Surprisingly this is the only British film version of Nicholas Nickleby made in the 20th century.

Reviewed by JohnHowardReid9 / 10

Beware the scissors of Universal!

Associate producer: John Croydon. Producer: Michael Balcon. Filmed at Ealing Studios. An Ealing Film, presented by J. Arthur Rank. U.K. release through General Film Distributors: 7 April 1947. Copyright in the U.S.A. 11 December 1947 by Ealing Studios, Ltd. A Prestige Picture. New York opening at the Little Carnegie: 29 November 1947. U.S. release through Universal: December 1947. Australian release through British Empire Films: 20 November 1947. 125 minutes. Cut to 94 minutes in the U.S.A. Cut to 10,016 feet (including censorship certificate and B.E.F. logo) namely 111 minutes in Australia.

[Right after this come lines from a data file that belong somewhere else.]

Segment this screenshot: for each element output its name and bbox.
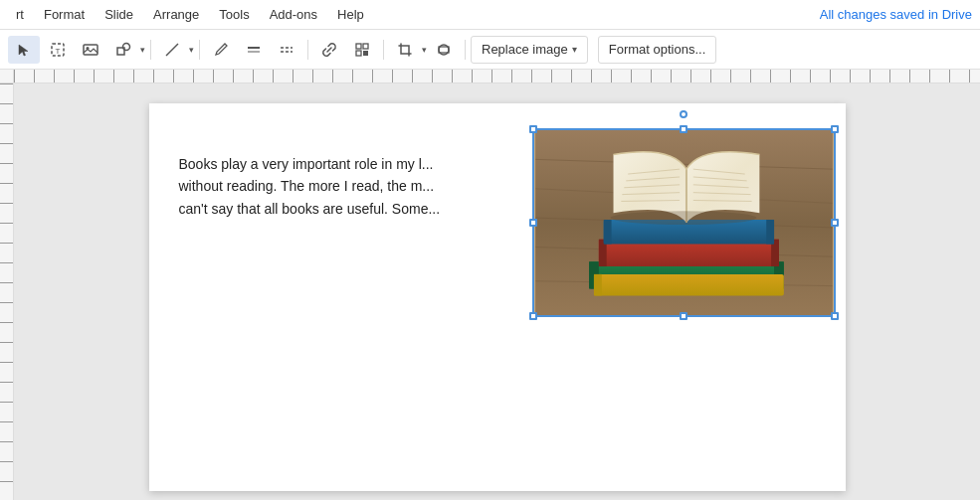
handle-middle-right[interactable] (831, 219, 839, 227)
svg-rect-27 (593, 274, 601, 296)
vertical-ruler (0, 83, 14, 500)
menu-help[interactable]: Help (329, 4, 372, 25)
shapes-dropdown-arrow[interactable]: ▾ (140, 45, 145, 55)
separator-2 (199, 40, 200, 60)
menubar: rt Format Slide Arrange Tools Add-ons He… (0, 0, 980, 30)
tool-group-shapes: T ▾ (42, 36, 145, 64)
separator-4 (383, 40, 384, 60)
svg-text:T: T (56, 47, 61, 56)
handle-bottom-left[interactable] (529, 312, 537, 320)
text-tool-button[interactable]: T (42, 36, 74, 64)
insert-button[interactable] (346, 36, 378, 64)
crop-dropdown-arrow[interactable]: ▾ (422, 45, 427, 55)
tool-group-select (8, 36, 40, 64)
menu-tools[interactable]: Tools (211, 4, 257, 25)
handle-top-right[interactable] (831, 125, 839, 133)
toolbar: T ▾ ▾ (0, 30, 980, 70)
handle-bottom-middle[interactable] (680, 312, 687, 320)
rotation-handle[interactable] (680, 110, 687, 118)
content-row: Books play a very important role in my l… (0, 83, 980, 500)
link-button[interactable] (313, 36, 345, 64)
menu-addons[interactable]: Add-ons (262, 4, 325, 25)
line-dropdown-arrow[interactable]: ▾ (189, 45, 194, 55)
replace-image-label: Replace image (482, 42, 568, 57)
svg-rect-10 (356, 44, 361, 49)
tool-group-edit (205, 36, 302, 64)
svg-point-44 (610, 211, 756, 225)
image-tool-button[interactable] (75, 36, 106, 64)
handle-middle-left[interactable] (529, 219, 537, 227)
menu-slide[interactable]: Slide (97, 4, 141, 25)
svg-rect-2 (84, 45, 98, 55)
save-status: All changes saved in Drive (820, 7, 972, 22)
svg-rect-13 (363, 51, 368, 56)
menu-rt[interactable]: rt (8, 4, 32, 25)
mask-button[interactable] (428, 36, 460, 64)
crop-button[interactable] (389, 36, 421, 64)
svg-rect-12 (356, 51, 361, 56)
replace-image-arrow: ▾ (572, 44, 577, 55)
main-area: Books play a very important role in my l… (0, 70, 980, 500)
svg-rect-33 (766, 220, 774, 244)
slide-text-content: Books play a very important role in my l… (179, 156, 441, 217)
tool-group-lines: ▾ (156, 36, 194, 64)
ruler-row (0, 70, 980, 83)
ruler-corner (0, 70, 14, 83)
handle-bottom-right[interactable] (831, 312, 839, 320)
separator-5 (465, 40, 466, 60)
shapes-tool-button[interactable] (107, 36, 139, 64)
line-style-button[interactable] (238, 36, 270, 64)
horizontal-ruler (14, 70, 980, 83)
separator-3 (307, 40, 308, 60)
handle-top-left[interactable] (529, 125, 537, 133)
select-tool-button[interactable] (8, 36, 40, 64)
slide-image (534, 130, 834, 315)
selected-image-container[interactable] (532, 128, 836, 317)
svg-rect-26 (593, 274, 783, 296)
svg-point-5 (123, 43, 130, 50)
format-options-label: Format options... (609, 42, 706, 57)
menu-format[interactable]: Format (36, 4, 93, 25)
canvas-area[interactable]: Books play a very important role in my l… (14, 83, 980, 500)
tool-group-transform: ▾ (389, 36, 460, 64)
svg-rect-11 (363, 44, 368, 49)
slide[interactable]: Books play a very important role in my l… (149, 103, 846, 491)
pencil-tool-button[interactable] (205, 36, 237, 64)
svg-rect-32 (603, 220, 611, 244)
line-tool-button[interactable] (156, 36, 188, 64)
line-dash-button[interactable] (271, 36, 302, 64)
format-options-button[interactable]: Format options... (598, 36, 717, 64)
replace-image-button[interactable]: Replace image ▾ (471, 36, 588, 64)
slide-text-block: Books play a very important role in my l… (179, 153, 527, 220)
svg-rect-15 (439, 47, 449, 53)
menu-arrange[interactable]: Arrange (145, 4, 207, 25)
separator-1 (150, 40, 151, 60)
handle-top-middle[interactable] (680, 125, 687, 133)
tool-group-insert (313, 36, 378, 64)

SYNOPSIS: Bond is the young man who toils in a boys' school in Yorkshire where he has been apprenticed by his thoroughly reprehensible uncle, played by Hardwicke. Conditions at the school are appalling, and Bond befriends one of the students, Woods, who has been the victim of much of the brutality at the school. They escape, join a traveling theatrical troupe, and enjoy a series of adventures. (Available on a cut-to-ribbons Optimum DVD).

NOTES: Previous versions were released in 1903 and 1912.

COMMENT: A remarkably faithful adaptation of Dickens' novel, capturing both the flavor and spirit of the original, while preserving most of the dialogue intact. Such accomplished players as Hardwicke, Drayton, Holloway and Thorndike serve it well, while Cavalcanti's direction recreates the atmosphere perfectly. Gordon Dines' superb low-key photography is a big assist here, as are the fine sets created by art director Michael Relph.

OTHER VIEWS: Casting couldn't be better and Cavalcanti has created an authentic "Dickensian" mood, but too much story is compressed into the film, making it difficult to follow, particularly in the version released by Universal in the U.S.A., which was cut by over 30 minutes. Movie debuts of Jill Balcon and Aubrey Woods. — The Motion Picture Guide.